The U.S. Postal Service has a money tree and it sprouts a cherry blossom.

USPS’s commemorative cherry blossom series is selling nearly 1 million stamps a day, far above last year’s popular Pixar issue. It has been so popular that post offices frequently sell out. Some have to place emergency orders to get overnight delivery to restock.

The 2012 cherry blossom centennial stamp. (Courtesy of USPS)

Unveiled on March 24 to commemorate the 100th anniversary of Tokyo’s donation of 3,000 cherry trees to Washington, USPS initially ordered 100 million stamps printed. It has ordered a reprint of 50 million, with the possibility of 50 million more, said Stephen Kearney, executive director of stamp services.

In Rehoboth Beach, Del., the stamp sold out on its first day, Kearney said.

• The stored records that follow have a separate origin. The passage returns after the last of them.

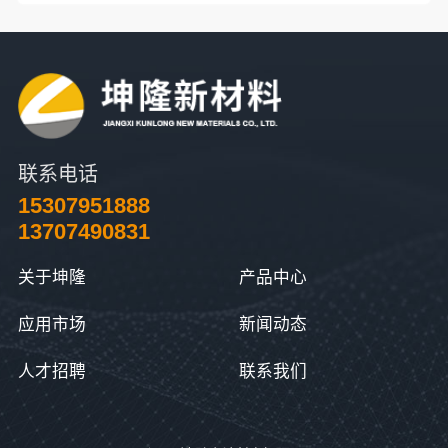
联系电话
15307951888
13707490831
关于坤隆
产品中心
应用市场
新闻动态
人才招聘
联系我们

One woman at another location reportedly bought 700 sheets.

“It was the right stamp at the right time,” Kearney said. “It was good for spring, good for people visiting Washington.”

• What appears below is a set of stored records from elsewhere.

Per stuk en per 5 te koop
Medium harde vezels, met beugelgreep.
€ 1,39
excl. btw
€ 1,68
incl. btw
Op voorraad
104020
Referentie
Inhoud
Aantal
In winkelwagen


This is the third reprint for a commemorative stamp in recent memory, said Mark Saunders, a USPS spokesman. In 1997, the post office reprinted its Bugs Bunny series and then its Adopt a Shelter animal series in 2010.

The two stamps in the cherry blossom set show two scenes around the tidal basin. One stamp shows the District in 1912, with an American family, man topped in a derby, and two young Japanese girls in kimonos, strolling under arching pink blossoms with the Washington Monument behind them. The other stamp shows two couples in Washington in 2012, one walking and the other taking a photo of each other with a smartphone.

The two stamps come together to show a complete tidal basin, interrupted only by time.